Wednesday 25 March 2009

“Master, when do we return to Transylvania? I grow weary of this world.”

Games are an important tool in the development of the human child and even as adults we do not outgrow their attraction. In fact many grow up to manufacture the games of a new generation. My first husband was a chess master and if you have ever played the game with any interest then you will realize how humiliating and counter productive it can be to lose continually. A game needs a learning curve and that curve should build gradually to the point where the participant has mastered the skills necessary to the best of their ability. At this point there has to be a manifestation of their achievement either in a scoreboard or the personal satisfaction of beating a known opponent.

I taught my friend’s teenage son to play chess and many years later he informed me that one of the high spots of his life was the time that he finally won a game from me. I never had that satisfaction from my ex husband and to this day I no longer play. Childish in its way, which is a strange overused statement. Children apply the ‘not fair’ rule to anything that stands in their way, but then so do the majority of adults. My moment of satisfaction came when one year we bought the board game Risk and played it non-stop for twenty-four hours. It took that long for me to form a tactic that ultimately defeated him and then we never played the game again. I guess that proves that we all hate to lose, particularly when we feel a certain amount of superiority to others.

Some people like to move outside the structured safe area of games, or maybe they are just not as good at certain games as others, (this is a hypothesis that requires further deliberation), and they prefer to play with the lives of real people. This gives them a feeling of being powerful and in control of their own narrow existences. This is one reason why the manipulators and bullies exist and why they self perpetuate their nastiness in a never ending drive to achieve mastery over others. The trouble occurs when the would be masters are the puppets of other would be masters. You can “cry havoc and let slip the hounds of war” but then you have to take some responsibility for the damage that those beings inflict, and it is not uncommon for the rabid pack to turn on those that have thrust them out upon the world.
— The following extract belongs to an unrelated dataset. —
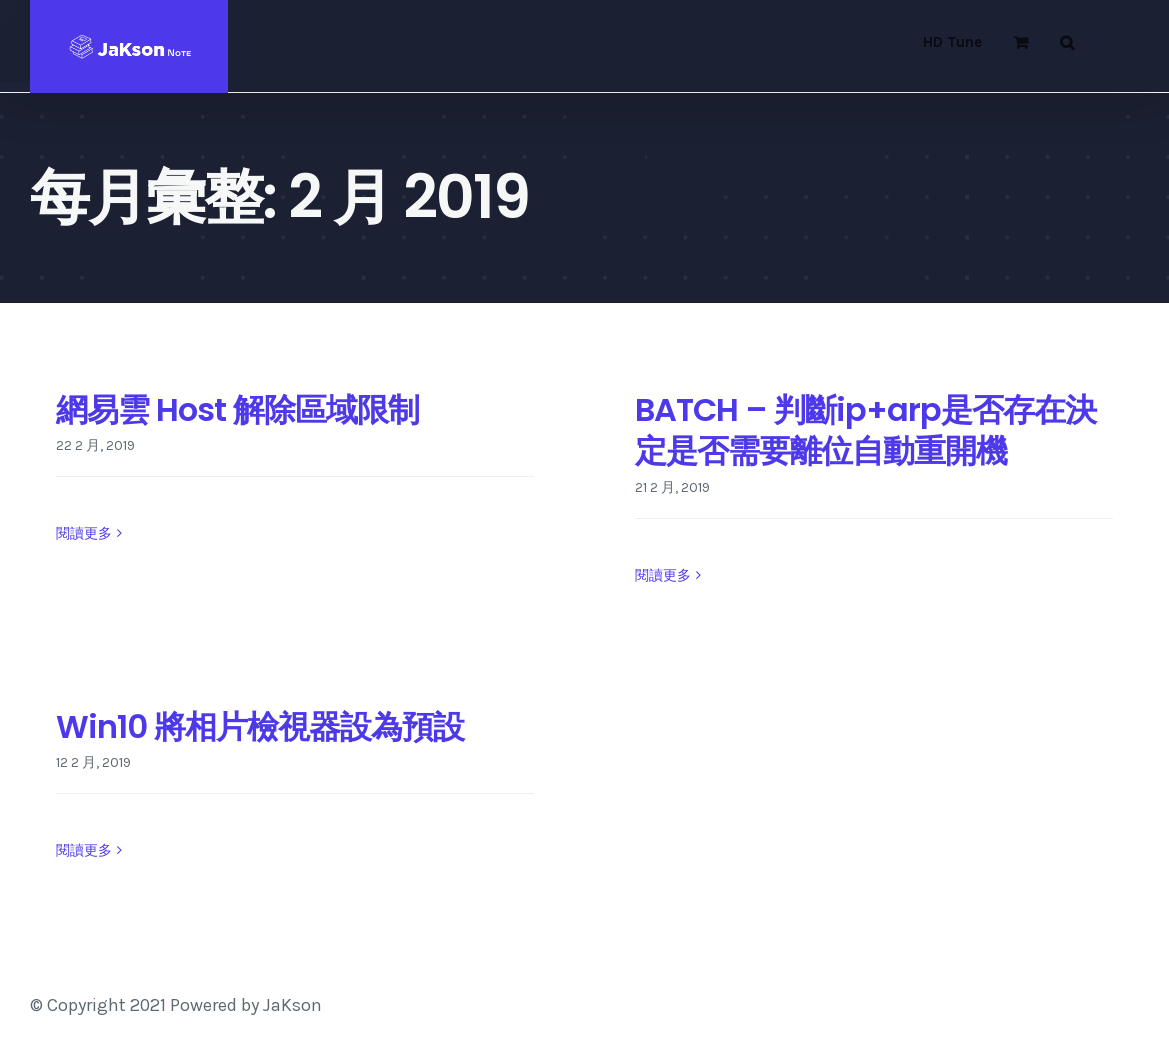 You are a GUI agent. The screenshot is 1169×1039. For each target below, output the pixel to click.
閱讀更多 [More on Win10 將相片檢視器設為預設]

I see the three-headed dog is back and this time the puppet master’s strings are even more visible. The name of the game is divide and conquer but the trouble is most of the participants have not mastered Risk yet let alone World Domination. As usual there is one amongst them that is attempting to be intelligent. Always a bad mistake when your English language skills are not up to par, but then everyone has to commit to their own learning curve in this life. True to the type they are also producing a satellite of neophyte bullies who are drawn like jackals to where the hounds feed. You could say that they live in Interesting Times but I hear that that is a curse.